Like the relentlessly cheerful and predictably careless assholes who eventually spell death to the protagonist/relative in Goodbye South, Goodbye, another of Yinniang’s impetuous, hot dog relatives comes onscreen, as it were, given an ironic overture by Lady Tian’s concert in the garden (Lady Tian being, in fact, his sister). There is a session of the Lord’s council, and the man of the hour thinks to shake things up profitably by fomenting a military conflict between two provinces close-by and profiting by the Tang army’s killing a large number of those neighbors. He’s particularly pleased that one of the proposed combatants is very inept about developing loyalty among the hoi polloi, an indicator that the fighting machine will be rather feeble. Tian is far from a warmonger and after throwing around some choice bibelots that might have otherwise ended up at the Met, he reads the Riot Act and banishes his brother-in-law to a remote and hopefully deadly garrison. “He provoked panic!” the leader thunders at his wife. “My rule is to quell panic…” Yinniang, also trying to quell her own sense of panic, is far from immune to that family vortex which greatly impedes (but also induces) her steep rock climb to a zone of singing to an “own kind” drifting in and out of the heavy mists of the region which cause confusion but also deep joy.

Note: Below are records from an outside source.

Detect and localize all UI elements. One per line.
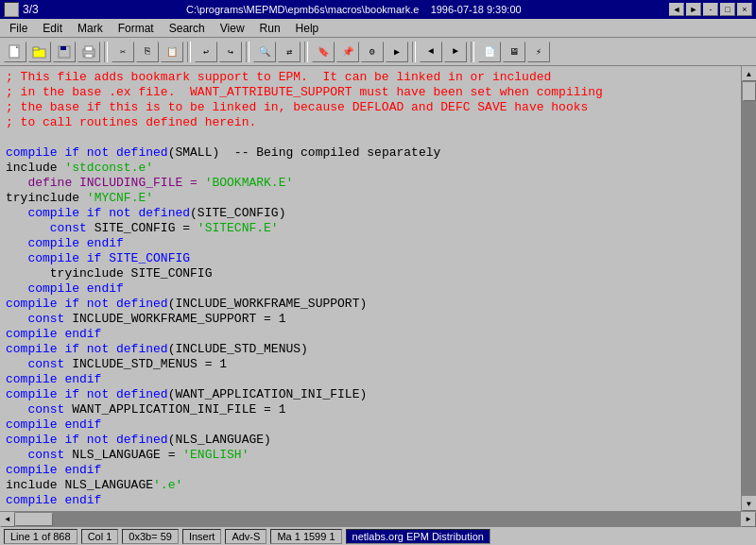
distribution-label: netlabs.org EPM Distribution	[352, 531, 484, 542]
status-bar: Line 1 of 868 Col 1 0x3b= 59 Insert Adv-…	[0, 526, 756, 545]
nav-left-btn[interactable]: ◄	[669, 3, 684, 16]
scroll-up-btn[interactable]: ▲	[742, 66, 757, 81]
menu-search[interactable]: Search	[162, 20, 213, 37]
status-advs: Adv-S	[225, 529, 266, 544]
print-btn[interactable]	[77, 42, 100, 62]
sep6	[471, 42, 474, 62]
redo-btn[interactable]: ↪	[219, 42, 242, 62]
title-bar: 3/3 C:\programs\MEPMD\epmb6s\macros\book…	[0, 0, 756, 19]
scroll-track-right[interactable]	[742, 81, 757, 496]
compile-btn[interactable]: ⚙	[361, 42, 384, 62]
sep4	[304, 42, 308, 62]
new-btn[interactable]	[4, 42, 26, 62]
menu-format[interactable]: Format	[111, 20, 162, 37]
search-btn[interactable]: 🔍	[253, 42, 276, 62]
status-distribution: netlabs.org EPM Distribution	[346, 529, 490, 544]
menu-view[interactable]: View	[213, 20, 252, 37]
col-number: Col 1	[88, 531, 112, 542]
editor-area[interactable]: ; This file adds bookmark support to EPM…	[0, 66, 741, 511]
replace-btn[interactable]: ⇄	[278, 42, 301, 62]
scroll-track-bottom[interactable]	[15, 512, 741, 527]
status-col: Col 1	[81, 529, 119, 544]
sep3	[246, 42, 249, 62]
code-content[interactable]: ; This file adds bookmark support to EPM…	[0, 66, 741, 511]
toolbar: ✂ ⎘ 📋 ↩ ↪ 🔍 ⇄ 🔖 📌 ⚙ ▶ ◄ ► 📄 🖥 ⚡	[0, 38, 756, 66]
scroll-thumb-right[interactable]	[743, 82, 756, 101]
bookmark-btn[interactable]: 🔖	[312, 42, 335, 62]
sep1	[104, 42, 108, 62]
save-btn[interactable]	[53, 42, 76, 62]
menu-bar: File Edit Mark Format Search View Run He…	[0, 19, 756, 38]
svg-rect-5	[60, 46, 66, 50]
extra1-btn[interactable]: ◄	[420, 42, 442, 62]
scroll-down-btn[interactable]: ▼	[742, 496, 757, 511]
cut-btn[interactable]: ✂	[112, 42, 134, 62]
copy-btn[interactable]: ⎘	[136, 42, 159, 62]
menu-mark[interactable]: Mark	[70, 20, 111, 37]
scroll-thumb-bottom[interactable]	[15, 513, 53, 526]
close-btn[interactable]: ×	[737, 3, 752, 16]
menu-file[interactable]: File	[2, 20, 35, 37]
scroll-left-btn[interactable]: ◄	[0, 512, 15, 527]
open-btn[interactable]	[28, 42, 51, 62]
extra5-btn[interactable]: ⚡	[527, 42, 550, 62]
extra2-btn[interactable]: ►	[444, 42, 467, 62]
nav-right-btn[interactable]: ►	[686, 3, 701, 16]
run-btn[interactable]: ▶	[386, 42, 408, 62]
app-icon	[4, 2, 19, 17]
menu-help[interactable]: Help	[288, 20, 327, 37]
sep5	[412, 42, 416, 62]
title-text: C:\programs\MEPMD\epmb6s\macros\bookmark…	[39, 4, 669, 15]
undo-btn[interactable]: ↩	[195, 42, 217, 62]
adv-setting: Adv-S	[232, 531, 260, 542]
menu-run[interactable]: Run	[252, 20, 288, 37]
file-date: 1996-07-18 9:39:00	[431, 4, 522, 15]
edit-mode: Insert	[189, 531, 215, 542]
ma-value: Ma 1 1599 1	[277, 531, 335, 542]
bookmark2-btn[interactable]: 📌	[336, 42, 359, 62]
line-number: Line 1 of 868	[10, 531, 71, 542]
svg-rect-7	[85, 46, 93, 51]
status-hex: 0x3b= 59	[122, 529, 179, 544]
scroll-right-btn[interactable]: ►	[741, 512, 756, 527]
paste-btn[interactable]: 📋	[161, 42, 183, 62]
status-ma: Ma 1 1599 1	[270, 529, 341, 544]
maximize-btn[interactable]: □	[720, 3, 735, 16]
tab-indicator: 3/3	[23, 3, 39, 16]
status-line: Line 1 of 868	[4, 529, 77, 544]
menu-edit[interactable]: Edit	[35, 20, 70, 37]
minimize-btn[interactable]: -	[703, 3, 718, 16]
scrollbar-right[interactable]: ▲ ▼	[741, 66, 756, 511]
title-buttons: ◄ ► - □ ×	[669, 3, 752, 16]
hex-value: 0x3b= 59	[129, 531, 172, 542]
status-mode: Insert	[182, 529, 222, 544]
file-path: C:\programs\MEPMD\epmb6s\macros\bookmark…	[186, 4, 419, 15]
sep2	[187, 42, 191, 62]
extra3-btn[interactable]: 📄	[478, 42, 501, 62]
title-left: 3/3	[4, 2, 39, 17]
extra4-btn[interactable]: 🖥	[503, 42, 525, 62]
svg-rect-3	[33, 47, 39, 50]
scrollbar-bottom[interactable]: ◄ ►	[0, 511, 756, 526]
editor-container: ; This file adds bookmark support to EPM…	[0, 66, 756, 511]
svg-rect-8	[85, 54, 93, 58]
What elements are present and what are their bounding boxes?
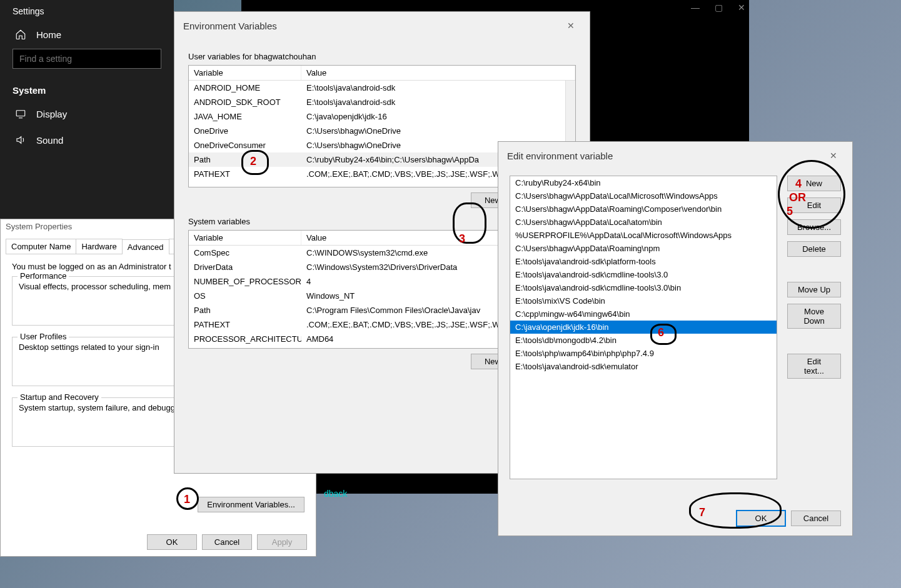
display-icon <box>15 108 26 119</box>
col-value[interactable]: Value <box>301 66 575 80</box>
editenv-title: Edit environment variable <box>507 151 613 161</box>
annotation-7: 7 <box>699 506 705 519</box>
nav-item-sound[interactable]: Sound <box>0 127 174 153</box>
home-icon <box>15 29 26 40</box>
apply-button[interactable]: Apply <box>257 534 307 550</box>
user-vars-label: User variables for bhagwatchouhan <box>188 52 576 61</box>
annotation-4: 4 <box>795 177 802 191</box>
move-down-button[interactable]: Move Down <box>787 304 841 329</box>
sound-icon <box>15 134 26 146</box>
annotation-circle <box>453 202 486 244</box>
list-item[interactable]: C:\Users\bhagw\AppData\Roaming\npm <box>510 242 777 255</box>
list-item[interactable]: E:\tools\java\android-sdk\cmdline-tools\… <box>510 281 777 294</box>
cancel-button[interactable]: Cancel <box>202 534 252 550</box>
nav-item-label: Sound <box>36 135 63 146</box>
group-title: Performance <box>18 271 69 281</box>
table-row[interactable]: ANDROID_SDK_ROOTE:\tools\java\android-sd… <box>189 95 575 109</box>
list-item[interactable]: C:\Users\bhagw\AppData\Local\atom\bin <box>510 216 777 229</box>
annotation-5: 5 <box>787 205 793 218</box>
list-item[interactable]: E:\tools\java\android-sdk\cmdline-tools\… <box>510 268 777 281</box>
svg-rect-0 <box>16 111 25 116</box>
minimize-icon[interactable]: — <box>691 2 700 12</box>
annotation-circle <box>778 160 845 229</box>
group-title: User Profiles <box>18 332 69 341</box>
list-item[interactable]: %USERPROFILE%\AppData\Local\Microsoft\Wi… <box>510 229 777 242</box>
list-item[interactable]: C:\java\openjdk\jdk-16\bin <box>510 321 777 334</box>
nav-home[interactable]: Home <box>0 22 174 49</box>
cancel-button[interactable]: Cancel <box>791 511 841 526</box>
tab-computer-name[interactable]: Computer Name <box>6 239 76 254</box>
table-row[interactable]: OneDriveC:\Users\bhagw\OneDrive <box>189 124 575 138</box>
list-item[interactable]: E:\tools\java\android-sdk\emulator <box>510 360 777 373</box>
annotation-6: 6 <box>658 326 664 339</box>
nav-home-label: Home <box>36 29 61 40</box>
table-row[interactable]: JAVA_HOMEC:\java\openjdk\jdk-16 <box>189 109 575 124</box>
settings-window: Settings Home System Display Sound <box>0 0 174 219</box>
list-item[interactable]: E:\tools\java\android-sdk\platform-tools <box>510 255 777 268</box>
list-item[interactable]: E:\tools\mix\VS Code\bin <box>510 294 777 307</box>
col-variable[interactable]: Variable <box>189 231 301 245</box>
close-icon[interactable]: ✕ <box>738 2 745 12</box>
move-up-button[interactable]: Move Up <box>787 282 841 297</box>
annotation-or: OR <box>789 191 806 204</box>
delete-button[interactable]: Delete <box>787 241 841 257</box>
maximize-icon[interactable]: ▢ <box>715 2 723 12</box>
nav-section-system: System <box>0 80 174 101</box>
search-input[interactable] <box>13 49 161 69</box>
feedback-link[interactable]: dback <box>324 489 347 499</box>
list-item[interactable]: C:\Users\bhagw\AppData\Roaming\Composer\… <box>510 202 777 216</box>
ok-button[interactable]: OK <box>147 534 197 550</box>
list-item[interactable]: C:\ruby\Ruby24-x64\bin <box>510 176 777 189</box>
list-item[interactable]: C:\cpp\mingw-w64\mingw64\bin <box>510 307 777 321</box>
annotation-2: 2 <box>250 155 256 168</box>
close-icon[interactable]: ✕ <box>823 148 843 163</box>
environment-variables-button[interactable]: Environment Variables... <box>198 497 305 512</box>
table-row[interactable]: ANDROID_HOMEE:\tools\java\android-sdk <box>189 81 575 95</box>
group-title: Startup and Recovery <box>18 392 101 402</box>
annotation-1: 1 <box>184 493 190 506</box>
envvars-title: Environment Variables <box>183 21 277 31</box>
list-item[interactable]: E:\tools\php\wamp64\bin\php\php7.4.9 <box>510 347 777 360</box>
list-item[interactable]: E:\tools\db\mongodb\4.2\bin <box>510 334 777 347</box>
edit-text-button[interactable]: Edit text... <box>787 354 841 379</box>
nav-item-display[interactable]: Display <box>0 101 174 127</box>
list-item[interactable]: C:\Users\bhagw\AppData\Local\Microsoft\W… <box>510 189 777 202</box>
nav-item-label: Display <box>36 109 67 119</box>
path-list[interactable]: C:\ruby\Ruby24-x64\binC:\Users\bhagw\App… <box>510 176 777 479</box>
tab-hardware[interactable]: Hardware <box>76 239 122 254</box>
tab-advanced[interactable]: Advanced <box>122 239 169 254</box>
annotation-3: 3 <box>459 232 465 246</box>
col-variable[interactable]: Variable <box>189 66 301 80</box>
close-icon[interactable]: ✕ <box>561 18 581 33</box>
settings-title: Settings <box>0 0 174 22</box>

The big talker, on being escorted to the fringes by Yinniang’s father (who, though in fragile health and having lost whatever edge he ever had, carries the title of Provost), becomes ambushed by a troupe of anarchist malcontents thinking to increase the panic level the better to pursue departures from a calculative oligarchy. Its leader, even creakier than our protagonist’s dad, occupies a structure the decor of which includes a tableau version of Salvador Dali’s lips chair. Though Yinniang may have more in common with that latter spoiler’s vision than with the Yang-bloated, soon-to-be exile, she, perhaps more in respect to her father, rides out to their trail to obscurity and shows the trouble-makers to be more Dadaist than Surrealist. The rescue is, however, not about proving that she is the only badass worthy of the name, but rather that she is a badass packing a very heavy albatross in the form of her family. The skirmish as such, with her shredding bush-leaguers at will, is really about the fired politician’s doing a lot of running away and resorting to swinging on a branch which falls far short of the three musketeers. On her bringing him and her father back home, safe and sound (for a few days at least), there is much food for thought in the disgraced public figure capturing the attention of the children in the vicinity of the farmstead, especially in introducing them to a looking glass. Somewhat later, she defeats a skilled hireling of the Lord’s, and the loose cannon once again reveals compensatory strengths, this time as a physician tending to a cut on her shoulder.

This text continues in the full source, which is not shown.